Further research efforts will determine whether IL-26 may serve as a biomarker. IL-26 levels have been shown to correlate with disease activity in several inflammatory conditions, suggesting its potential utility as a biomarker of Th17-driven inflammation and possibly as a predictor of response to biologic therapies. Experimental and methodological limitations include the absence of IL-26 in rodents, which limits the use of conventional mouse models. The expanded application of single-cell and multi-omics approaches to identify IL-26-responsive cell populations could overcome these limitations and will be critical for advancing both mechanistic understanding and the translational potential of IL-26 biology.
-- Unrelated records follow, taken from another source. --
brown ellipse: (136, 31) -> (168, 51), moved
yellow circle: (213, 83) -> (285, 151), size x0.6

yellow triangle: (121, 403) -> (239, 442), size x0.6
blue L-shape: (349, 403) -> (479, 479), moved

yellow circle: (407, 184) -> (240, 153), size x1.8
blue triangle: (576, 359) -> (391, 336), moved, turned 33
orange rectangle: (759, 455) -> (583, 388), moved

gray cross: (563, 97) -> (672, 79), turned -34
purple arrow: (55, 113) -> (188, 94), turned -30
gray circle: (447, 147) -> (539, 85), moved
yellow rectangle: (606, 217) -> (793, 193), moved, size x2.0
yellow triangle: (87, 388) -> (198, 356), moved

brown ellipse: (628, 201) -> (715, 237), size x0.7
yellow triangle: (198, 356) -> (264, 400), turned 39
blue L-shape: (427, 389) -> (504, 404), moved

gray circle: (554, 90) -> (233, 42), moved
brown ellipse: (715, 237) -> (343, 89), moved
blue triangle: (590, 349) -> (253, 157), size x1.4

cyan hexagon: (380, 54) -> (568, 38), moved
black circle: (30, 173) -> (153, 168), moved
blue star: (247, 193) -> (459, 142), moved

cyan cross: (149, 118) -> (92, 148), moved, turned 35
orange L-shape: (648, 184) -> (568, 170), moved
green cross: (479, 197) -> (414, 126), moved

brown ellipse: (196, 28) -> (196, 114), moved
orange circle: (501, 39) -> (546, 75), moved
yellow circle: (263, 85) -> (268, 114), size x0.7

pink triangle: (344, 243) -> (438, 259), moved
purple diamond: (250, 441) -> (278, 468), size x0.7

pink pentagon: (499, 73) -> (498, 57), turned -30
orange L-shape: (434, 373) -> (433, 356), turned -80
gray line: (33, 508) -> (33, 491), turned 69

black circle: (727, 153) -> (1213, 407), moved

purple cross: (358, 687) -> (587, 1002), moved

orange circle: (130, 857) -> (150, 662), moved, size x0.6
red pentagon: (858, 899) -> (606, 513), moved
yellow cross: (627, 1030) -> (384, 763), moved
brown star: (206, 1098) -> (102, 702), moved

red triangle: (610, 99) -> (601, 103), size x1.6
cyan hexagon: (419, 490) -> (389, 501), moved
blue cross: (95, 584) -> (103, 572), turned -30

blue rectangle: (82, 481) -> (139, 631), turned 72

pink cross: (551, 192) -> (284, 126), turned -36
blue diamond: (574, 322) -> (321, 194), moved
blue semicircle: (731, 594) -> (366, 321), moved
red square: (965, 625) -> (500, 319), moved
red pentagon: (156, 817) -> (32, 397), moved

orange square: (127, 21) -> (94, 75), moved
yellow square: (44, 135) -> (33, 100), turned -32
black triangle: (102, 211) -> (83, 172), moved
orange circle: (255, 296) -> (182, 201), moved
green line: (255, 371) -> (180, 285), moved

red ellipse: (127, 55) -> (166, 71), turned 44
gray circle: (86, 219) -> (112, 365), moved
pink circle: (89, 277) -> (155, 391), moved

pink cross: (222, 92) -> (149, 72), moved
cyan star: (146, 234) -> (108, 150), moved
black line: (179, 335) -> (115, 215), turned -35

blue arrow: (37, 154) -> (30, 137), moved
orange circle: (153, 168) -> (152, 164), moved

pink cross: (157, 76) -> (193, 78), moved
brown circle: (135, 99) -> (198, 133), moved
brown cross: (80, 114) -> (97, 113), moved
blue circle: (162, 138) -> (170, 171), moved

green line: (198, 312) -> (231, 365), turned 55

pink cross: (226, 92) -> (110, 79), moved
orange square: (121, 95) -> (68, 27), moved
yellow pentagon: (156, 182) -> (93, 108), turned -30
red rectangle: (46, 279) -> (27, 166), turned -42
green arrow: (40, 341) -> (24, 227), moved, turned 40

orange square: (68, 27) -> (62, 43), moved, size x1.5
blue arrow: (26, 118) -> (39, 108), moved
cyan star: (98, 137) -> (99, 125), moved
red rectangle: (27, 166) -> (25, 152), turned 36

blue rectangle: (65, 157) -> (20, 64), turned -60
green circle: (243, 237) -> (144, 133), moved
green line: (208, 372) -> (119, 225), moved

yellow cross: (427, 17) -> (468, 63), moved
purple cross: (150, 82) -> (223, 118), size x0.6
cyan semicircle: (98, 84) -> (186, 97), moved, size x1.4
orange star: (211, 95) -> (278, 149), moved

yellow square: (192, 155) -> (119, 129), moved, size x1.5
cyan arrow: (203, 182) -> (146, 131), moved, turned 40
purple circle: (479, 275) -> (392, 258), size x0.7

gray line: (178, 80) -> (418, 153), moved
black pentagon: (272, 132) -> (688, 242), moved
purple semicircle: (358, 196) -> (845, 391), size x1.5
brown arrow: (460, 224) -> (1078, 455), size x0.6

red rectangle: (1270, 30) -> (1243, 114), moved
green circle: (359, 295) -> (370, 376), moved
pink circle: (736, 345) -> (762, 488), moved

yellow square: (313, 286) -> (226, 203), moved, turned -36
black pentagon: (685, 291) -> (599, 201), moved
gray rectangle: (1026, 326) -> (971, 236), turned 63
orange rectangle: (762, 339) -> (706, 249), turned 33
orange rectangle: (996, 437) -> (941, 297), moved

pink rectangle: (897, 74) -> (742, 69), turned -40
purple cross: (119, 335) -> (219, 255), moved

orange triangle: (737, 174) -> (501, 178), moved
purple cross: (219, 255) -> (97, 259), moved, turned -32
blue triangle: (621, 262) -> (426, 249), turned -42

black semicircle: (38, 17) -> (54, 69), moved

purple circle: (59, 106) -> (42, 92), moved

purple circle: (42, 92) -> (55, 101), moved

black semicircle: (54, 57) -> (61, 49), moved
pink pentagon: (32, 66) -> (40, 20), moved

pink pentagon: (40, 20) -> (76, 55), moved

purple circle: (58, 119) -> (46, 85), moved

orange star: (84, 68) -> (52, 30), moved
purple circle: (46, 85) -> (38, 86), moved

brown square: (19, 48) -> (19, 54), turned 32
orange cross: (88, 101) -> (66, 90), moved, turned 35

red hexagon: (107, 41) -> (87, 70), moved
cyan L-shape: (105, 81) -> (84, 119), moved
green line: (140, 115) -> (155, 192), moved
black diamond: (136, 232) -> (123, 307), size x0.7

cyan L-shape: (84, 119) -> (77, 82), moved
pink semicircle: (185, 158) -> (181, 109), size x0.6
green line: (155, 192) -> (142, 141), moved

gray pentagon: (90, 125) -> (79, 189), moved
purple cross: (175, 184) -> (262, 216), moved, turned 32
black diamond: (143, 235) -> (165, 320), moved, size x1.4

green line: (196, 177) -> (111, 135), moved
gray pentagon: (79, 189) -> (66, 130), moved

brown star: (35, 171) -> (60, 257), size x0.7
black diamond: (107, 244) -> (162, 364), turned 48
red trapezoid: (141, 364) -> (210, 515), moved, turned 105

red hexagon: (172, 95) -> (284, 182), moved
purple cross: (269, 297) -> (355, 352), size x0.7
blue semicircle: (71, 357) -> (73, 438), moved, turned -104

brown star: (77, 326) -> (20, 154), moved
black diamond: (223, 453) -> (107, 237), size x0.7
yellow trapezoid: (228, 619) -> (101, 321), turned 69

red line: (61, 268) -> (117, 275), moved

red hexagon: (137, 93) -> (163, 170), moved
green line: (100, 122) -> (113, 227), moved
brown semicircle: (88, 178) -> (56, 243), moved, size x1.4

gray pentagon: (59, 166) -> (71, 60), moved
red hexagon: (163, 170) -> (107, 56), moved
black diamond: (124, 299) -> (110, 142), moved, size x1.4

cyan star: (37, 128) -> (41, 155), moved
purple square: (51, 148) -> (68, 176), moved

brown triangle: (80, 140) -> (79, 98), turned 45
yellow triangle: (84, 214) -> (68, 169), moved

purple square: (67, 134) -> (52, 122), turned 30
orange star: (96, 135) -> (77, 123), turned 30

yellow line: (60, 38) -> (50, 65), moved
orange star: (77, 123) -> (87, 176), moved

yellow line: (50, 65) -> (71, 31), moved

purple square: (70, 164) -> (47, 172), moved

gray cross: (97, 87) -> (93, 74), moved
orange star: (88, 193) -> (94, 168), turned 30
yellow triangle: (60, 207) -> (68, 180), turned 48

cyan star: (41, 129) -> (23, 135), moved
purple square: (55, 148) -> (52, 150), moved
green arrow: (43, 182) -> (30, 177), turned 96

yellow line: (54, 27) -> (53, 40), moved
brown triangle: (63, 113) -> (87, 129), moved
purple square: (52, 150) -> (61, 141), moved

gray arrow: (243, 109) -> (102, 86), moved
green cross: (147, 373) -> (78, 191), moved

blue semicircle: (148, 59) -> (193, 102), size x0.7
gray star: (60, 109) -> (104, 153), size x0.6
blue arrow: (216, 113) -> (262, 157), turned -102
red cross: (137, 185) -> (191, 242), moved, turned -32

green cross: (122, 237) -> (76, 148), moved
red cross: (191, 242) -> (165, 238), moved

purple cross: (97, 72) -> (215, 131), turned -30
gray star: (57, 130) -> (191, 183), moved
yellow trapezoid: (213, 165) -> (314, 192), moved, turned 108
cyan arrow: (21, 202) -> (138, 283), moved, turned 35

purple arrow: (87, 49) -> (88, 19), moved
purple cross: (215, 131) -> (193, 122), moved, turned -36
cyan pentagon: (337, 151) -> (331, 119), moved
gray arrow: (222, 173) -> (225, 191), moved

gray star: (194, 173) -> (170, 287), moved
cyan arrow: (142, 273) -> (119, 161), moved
Crucial aspects that require further validation include whether DNA-binding is an essential physiological function of IL-26 or part of a pathological amplification loop.

Addressing these questions, together with antimicrobial and antiviral properties of IL-26 and its role in the development of diverse inflammatory and autoimmune diseases, will further establish IL-26 as a cytokine of considerable scientific interest and a potential therapeutic target for a range of disorders.